Coutinho stands out because he spent 18 months in the same job, which made it possible for him to be promoted and to earn enough to buy a car. “It was a dream, but it’s over,” he said.
Although he is focused on his musical career, he has a “Plan B”: to study accounting, although he doesn’t like math. “I have friends who are accountants,” he said.
But he is confident that “COMPERJ will resume its original plan (to build a petrochemical complex), because too much money was invested there, and they went beyond the point of no return.” An estimated 80 percent of the construction is complete.
For these young men, the well-paying, steady work they enjoyed for several years merely drove home the lack of opportunities in Itaboraí, a 343-year-old city of 230,000 people that has remained faithful to its origins as a town that emerged alongside a highway, which is now its long central avenue.
The scant local productive activity, virtually limited to ceramics and orange groves, offers neither jobs nor intellectual stimulus for young people.
“This is a city that does not cultivate a cultural identity,” Franciellen Fonseca, who is studying to become a social worker and is taking part in the Incid research project, told IPS. “There are no recreational opportunities, plazas or places where locals can gather.”
The study by the Brazilian Institute of Social and Economic Analyses (IBASE) monitors compliance with citizen rights in the 14 municipalities in COMPERJ’s area of influence, based on a system of indicators that the non-governmental organisation developed.
Its most recent study, on “the invisible citizenship rights of COMPERJ workers”, stressed the difficulty of obtaining information about the situation faced by labourers working on the project.
Refusing to provide information on the workers’ conditions is “a serious rights violation, because it makes it impossible to closely monitor the effects and impacts of these megaprojects on people’s lives,” says an Incid research project report.
The number of workers on the COMPERJ construction sites has never been revealed.

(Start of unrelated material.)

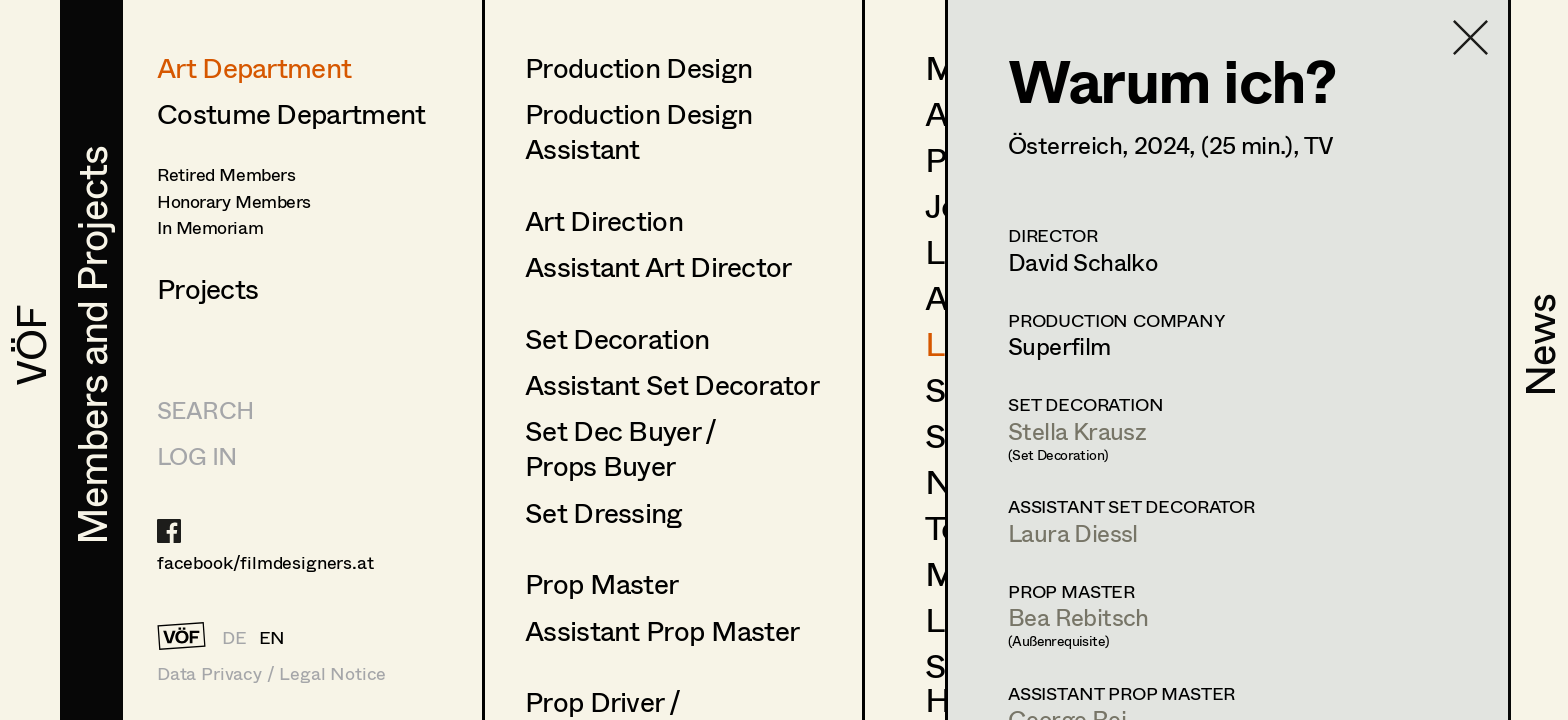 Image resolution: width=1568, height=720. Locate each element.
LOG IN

There was talk of 30,000 at the height of construction, in 2012-2013, and figures have varied widely since then.
The young men who were laid off and talked to IPS say local workers were a minority on the construction sites – running counter to the promise to put a priority on hiring local labour. One of the numerous strikes that brought work temporarily to a halt demanded precisely that more local workers be hired, Coutinho pointed out.
The companies argued that there was not enough skilled local labour. But when people with the necessary training appeared, the companies set impossibly high standards for prior work experience, or simply did not hire them, said Lourenço.
The “invisibility” surrounding workers at COMPERJ was broken by the frequent strikes and rioting, which the old union was unable to handle.
Its successor, the Itaboraí union of assembly and maintenance workers, emerged in June 2014 to confront a different reality: the growing wave of lay-offs.